21–25: Invest aggressively. This company has a compounding defensible position. These are the AI companies commanding 40–50x revenue multiples in 2026. Every axis reinforces the others.
16–20: Invest with conditions. The defensibility gaps are fixable. Require an IP audit and a 90-day remediation plan for the weakest axis before committing capital.
11–15: Pass or wait. One or two strong axes, but critical gaps that a well-funded competitor will exploit within 18 months. Revisit after the company closes the gaps.
5–10: Walk away. This is a feature, not a company. No amount of revenue growth compensates for zero defensibility.

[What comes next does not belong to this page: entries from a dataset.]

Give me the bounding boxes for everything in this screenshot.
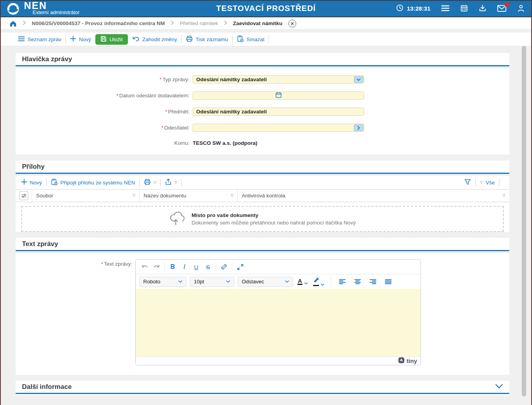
separator [139,179,140,186]
window-edge [0,0,1,405]
dropdown-caret-icon: ▽ [174,181,177,184]
fullscreen-icon[interactable] [234,261,246,272]
form-content: Hlavička zprávy *Typ zprávy: Odeslání ná… [0,53,532,395]
close-icon[interactable] [288,20,296,27]
field-row-type: *Typ zprávy: Odeslání námitky zadavateli [16,75,509,84]
export-menu-button[interactable]: ▽ [165,179,177,186]
print-record-button[interactable]: Tisk záznamu [186,36,228,43]
sent-date-input[interactable] [193,91,364,100]
section-title: Další informace [22,383,72,391]
bold-button[interactable]: B [167,261,179,272]
expand-chevron-icon[interactable] [495,383,503,390]
section-attachments: Přílohy Nový Připojit přílohu ze systému… [16,161,509,232]
sliders-icon [19,191,28,200]
separator [476,179,476,186]
redo-icon[interactable] [151,261,162,272]
new-button[interactable]: Nový [70,36,91,43]
field-label: *Předmět: [16,109,189,115]
chevron-right-icon [170,20,175,27]
link-icon[interactable] [218,261,230,272]
font-size-select[interactable]: 10pt [190,277,234,287]
column-header-antivirova[interactable]: Antivirová kontrola ▽ [238,190,509,202]
attachment-new-button[interactable]: Nový [21,179,42,186]
filter-all-button[interactable]: ▽ Vše [480,180,495,186]
list-icon [18,36,25,43]
tinymce-logo-icon [398,357,404,365]
menu-icon[interactable] [441,5,450,12]
discard-changes-button[interactable]: Zahodit změny [132,36,177,43]
chevron-right-icon [22,20,27,27]
clipboard-delete-icon [237,35,244,43]
sender-input[interactable] [193,124,364,132]
separator [66,35,66,43]
attach-from-nen-button[interactable]: Připojit přílohu ze systému NEN [51,179,135,186]
separator [46,179,47,186]
field-label: *Typ zprávy: [16,77,189,82]
plus-icon [21,179,27,186]
breadcrumb-item-namitky[interactable]: Přehled námitek [180,20,218,26]
save-button[interactable]: Uložit [95,34,128,45]
session-time: 13:28:31 [396,4,430,13]
home-icon[interactable] [9,20,17,27]
file-dropzone[interactable]: Místo pro vaše dokumenty Dokumenty sem m… [21,206,504,232]
strikethrough-button[interactable]: S [202,261,214,272]
calendar-picker-icon[interactable] [275,92,282,99]
section-title: Hlavička zprávy [22,55,72,63]
user-icon[interactable] [517,4,525,12]
field-row-subject: *Předmět: Odeslání námitky zadavateli [16,108,509,116]
chevron-right-icon[interactable] [354,124,363,131]
delete-button[interactable]: Smazat [237,35,264,43]
editor-content-area[interactable] [136,289,421,356]
breadcrumb-item-current: Zaevidovat námitku [233,20,282,26]
text-color-button[interactable]: A [297,278,309,285]
italic-button[interactable]: I [179,261,190,272]
clock-time: 13:28:31 [407,5,430,12]
breadcrumb-item-procurement[interactable]: N006/25/V00004537 - Provoz informačního … [32,20,165,26]
section-title: Přílohy [22,163,45,171]
message-list-button[interactable]: Seznam zpráv [18,36,61,43]
clipboard-gear-icon [51,179,58,186]
column-header-soubor[interactable]: Soubor ▽ [32,190,140,202]
collapsed-section-body [16,394,509,395]
highlight-color-button[interactable] [312,277,325,286]
separator [164,262,165,272]
separator [331,277,331,286]
align-justify-icon[interactable] [383,276,394,287]
print-menu-button[interactable]: ▽ [144,179,156,186]
calendar-icon[interactable] [460,4,468,12]
cloud-upload-icon [169,210,186,228]
column-header-nazev[interactable]: Název dokumentu ▽ [140,190,238,202]
breadcrumb: N006/25/V00004537 - Provoz informačního … [0,17,532,30]
separator [269,35,269,43]
filter-button[interactable] [464,179,471,186]
chevron-right-icon [223,20,228,27]
align-left-icon[interactable] [337,276,348,287]
filter-caret-icon[interactable]: ▽ [228,194,233,197]
align-center-icon[interactable] [352,276,364,287]
section-title: Text zprávy [22,240,58,248]
recipient-value: TESCO SW a.s. (podpora) [193,140,257,146]
align-right-icon[interactable] [367,276,379,287]
tinymce-brand: tiny [406,358,417,364]
mail-icon[interactable] [497,5,506,12]
field-label: *Datum odeslání dodavatelem: [16,93,189,99]
unread-badge [505,2,509,7]
message-type-select[interactable]: Odeslání námitky zadavateli [193,75,364,84]
download-icon[interactable] [479,4,486,12]
field-row-recipient: Komu: TESCO SW a.s. (podpora) [16,140,509,146]
column-settings-button[interactable] [16,190,32,202]
chevron-down-icon[interactable] [354,76,363,83]
block-format-select[interactable]: Odstavec [238,277,293,287]
vertical-scrollbar[interactable] [522,46,526,396]
printer-icon [144,179,151,186]
attachments-toolbar: Nový Připojit přílohu ze systému NEN ▽ ▽ [16,176,509,189]
filter-caret-icon[interactable]: ▽ [499,194,505,197]
undo-icon [132,36,140,43]
clock-icon [396,4,404,13]
subject-input[interactable]: Odeslání námitky zadavateli [193,108,364,116]
underline-button[interactable]: U [190,261,202,272]
filter-caret-icon[interactable]: ▽ [129,194,135,197]
font-family-select[interactable]: Roboto [139,277,186,287]
separator [181,179,182,186]
undo-icon[interactable] [139,261,151,272]
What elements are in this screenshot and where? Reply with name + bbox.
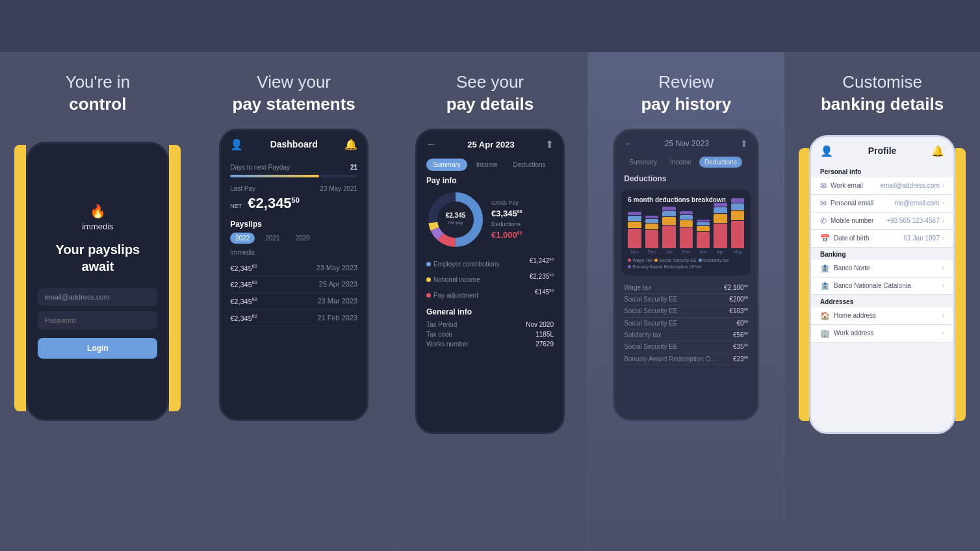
bar-dec: Dec: [645, 216, 658, 254]
legend-social-sec: Social Security EE: [654, 258, 697, 263]
prof-work-email[interactable]: ✉ Work email email@address.com ›: [811, 177, 953, 195]
info-row-1: Tax Period Nov 2020: [426, 320, 554, 329]
back-icon[interactable]: ←: [426, 138, 437, 150]
info-key-1: Tax Period: [426, 321, 457, 328]
tab-income[interactable]: Income: [470, 159, 504, 171]
share-icon[interactable]: ⬆: [545, 138, 554, 151]
payslip-row-3[interactable]: €2,34560 23 Mar 2023: [230, 293, 357, 310]
home-icon: 🏠: [820, 311, 830, 320]
year-tab-2022[interactable]: 2022: [230, 233, 255, 244]
flame-icon: 🔥: [90, 203, 106, 219]
info-val-3: 27629: [535, 340, 554, 348]
email-input[interactable]: [38, 288, 157, 306]
days-value: 21: [350, 164, 357, 171]
back-icon-hist[interactable]: ←: [624, 138, 633, 149]
col-profile: Customise banking details 👤 Profile 🔔 Pe…: [784, 52, 980, 551]
contrib-row-3: Pay adjustment €14590: [426, 287, 554, 302]
prof-banco-catalonia[interactable]: 🏦 Banco Nationale Catalonia ›: [811, 277, 953, 295]
last-pay-label: Last Pay: [230, 185, 255, 192]
work-email-label: Work email: [831, 182, 863, 189]
payslip-row-4[interactable]: €2,34560 21 Feb 2023: [230, 310, 357, 327]
payslip-row-2[interactable]: €2,34560 25 Apr 2023: [230, 276, 357, 293]
chevron-right-banco-norte: ›: [942, 264, 944, 272]
info-row-2: Tax code 1185L: [426, 329, 554, 339]
net-amount: NET €2,34550: [230, 195, 357, 212]
prof-banco-norte[interactable]: 🏦 Banco Norte ›: [811, 260, 953, 277]
mail-icon-2: ✉: [820, 199, 827, 208]
personal-info-section-label: Personal info: [811, 165, 953, 177]
contrib-val-1: €1,24290: [530, 257, 554, 269]
year-tab-2021[interactable]: 2021: [260, 233, 285, 244]
chevron-right-icon-3: ›: [942, 217, 944, 224]
work-address-label: Work address: [834, 329, 874, 337]
gross-pay-val: €3,34560: [491, 209, 522, 218]
hist-date: 25 Nov 2023: [665, 139, 709, 148]
tab-deductions[interactable]: Deductions: [507, 159, 552, 171]
ded-item-5: Solidarity tax €5690: [624, 329, 748, 341]
mobile-val: +93 565 123-4567: [886, 217, 939, 224]
prof-work-address[interactable]: 🏢 Work address ›: [811, 325, 953, 342]
chevron-right-banco-cat: ›: [942, 282, 944, 289]
legend-wage-tax: Wage Tax: [628, 258, 652, 263]
payslips-label: Payslips: [230, 220, 357, 229]
progress-fill: [230, 175, 319, 177]
prof-mobile[interactable]: ✆ Mobile number +93 565 123-4567 ›: [811, 212, 953, 230]
donut-row: €2,345 net pay Gross Pay €3,34560 Deduct…: [426, 190, 554, 249]
deductions-section-label: Deductions: [615, 172, 757, 186]
detail-body: Pay info €2,345 net pay Gross Pay €3,345…: [417, 176, 563, 432]
bar-apr: Apr: [714, 203, 727, 254]
banco-catalonia-label: Banco Nationale Catalonia: [834, 282, 910, 289]
net-value: €2,345: [248, 195, 291, 211]
payslip-row-1[interactable]: €2,34560 23 May 2023: [230, 260, 357, 277]
month-dec: Dec: [648, 250, 656, 254]
prof-personal-email[interactable]: ✉ Personal email me@email.com ›: [811, 195, 953, 212]
payslip-amount: €2,34560: [230, 314, 257, 322]
month-apr: Apr: [717, 250, 724, 254]
hist-tab-deductions[interactable]: Deductions: [699, 157, 742, 168]
hist-tab-summary[interactable]: Summary: [624, 157, 662, 168]
prof-bell-icon[interactable]: 🔔: [931, 145, 944, 157]
login-button[interactable]: Login: [38, 338, 157, 359]
hist-tab-income[interactable]: Income: [665, 157, 697, 168]
personal-email-val: me@email.com: [894, 199, 940, 207]
bar-may: May: [731, 198, 744, 254]
calendar-icon: 📅: [820, 234, 830, 243]
payslip-date: 23 May 2023: [316, 264, 358, 272]
payslip-amount: €2,34560: [230, 280, 257, 288]
contrib-val-2: €2,23590: [530, 273, 554, 285]
ded-list: Wage tax €2,10090 Social Security EE €20…: [615, 279, 757, 368]
dob-val: 01 Jan 1997: [904, 235, 940, 242]
fade-overlay-5: [784, 473, 980, 551]
chevron-right-work: ›: [942, 329, 944, 337]
ded-item-3: Social Security EE €10390: [624, 305, 748, 317]
bell-icon: 🔔: [344, 138, 357, 151]
chevron-right-icon-4: ›: [942, 235, 944, 242]
tab-summary[interactable]: Summary: [426, 159, 467, 171]
payslip-amount: €2,34560: [230, 297, 257, 305]
bar-jan: Jan: [662, 207, 675, 254]
phone-details: ← 25 Apr 2023 ⬆ Summary Income Deduction…: [415, 129, 565, 434]
month-mar: Mar: [699, 250, 707, 254]
chevron-right-icon: ›: [942, 182, 944, 189]
phone-profile: 👤 Profile 🔔 Personal info ✉ Work email e…: [809, 135, 955, 434]
prof-home-address[interactable]: 🏠 Home address ›: [811, 307, 953, 325]
col-details-title: See your pay details: [446, 71, 534, 116]
prof-dob[interactable]: 📅 Date of birth 01 Jan 1997 ›: [811, 230, 953, 248]
year-tab-2020[interactable]: 2020: [290, 233, 315, 244]
dash-header: 👤 Dashboard 🔔: [221, 131, 367, 159]
chevron-right-home: ›: [942, 312, 944, 319]
password-input[interactable]: [38, 311, 157, 329]
payslip-date: 25 Apr 2023: [319, 280, 357, 288]
col-dashboard-title: View your pay statements: [233, 71, 355, 116]
legend-solidarity: Solidarity tax: [699, 258, 729, 263]
legend-bonusly: Bonusly Award Redemption Offset: [628, 264, 701, 269]
upload-icon-hist[interactable]: ⬆: [740, 138, 748, 149]
mobile-label: Mobile number: [831, 217, 873, 224]
col-history: Review pay history ← 25 Nov 2023 ⬆ Summa…: [588, 52, 784, 551]
net-label: NET: [230, 203, 242, 209]
contrib-row-1: Employer contributions €1,24290: [426, 255, 554, 271]
prof-header: 👤 Profile 🔔: [811, 137, 953, 165]
dob-label: Date of birth: [834, 235, 869, 242]
chart-box: 6 month deductions breakdown Nov: [621, 190, 751, 276]
logo-area: 🔥 immedis: [82, 203, 113, 231]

Beyond Elevation runs this scorecard for investors evaluating AI deals and for founders positioning for fundraising. The AI startup valuation scorecard covers the financial modelling side. The defensibility scorecard covers the strategic side. Together, they answer the question every LP is asking: is this a good AI company to invest in, or just a good demo?
FAQ
What is the most important factor when evaluating a good AI company to invest in?
Defensibility — specifically, whether the company owns proprietary data and IP that a well-funded competitor cannot replicate. Revenue growth without defensibility is temporary. The 5-axis scorecard weights data flywheel and IP moat highest because they compound over time while other advantages erode.
How do AI company valuations compare to traditional SaaS multiples?
AI companies in Q1 2026 trade at 10x to 50x revenue, with a median around 25x — roughly 2–3x higher than equivalent SaaS multiples. The premium reflects expected capability gains, but only IP-rich AI companies sustain these multiples through due diligence. Companies without defensible IP revert to SaaS-range multiples once investors scrutinise the moat.
Can a pre-revenue AI company still be a good investment?
Yes, but only if it scores above 20 on the defensibility scorecard. Pre-revenue AI companies with granted patents, proprietary datasets, and deep vertical expertise command $50M+ valuations because investors price the defensible position, not current cash flow.
What is the “OpenAI Test” for AI investments?
The “OpenAI Test” asks: if OpenAI, Google, or Anthropic ships a native feature replicating this company’s core product tomorrow, does the company still exist? Companies that pass own defensibility in data, IP, workflow integration, or regulatory moats. Companies that fail are features waiting to be absorbed by a platform.
How does IP protection affect AI investment returns?
IP-rich AI firms command a 15–20% valuation premium over revenue-matched peers. An independent IP audit adds another 15–20% to the valuation floor. Over a five-year hold period, this premium compounds into 40–60% higher returns for investors who selected IP-defensible companies.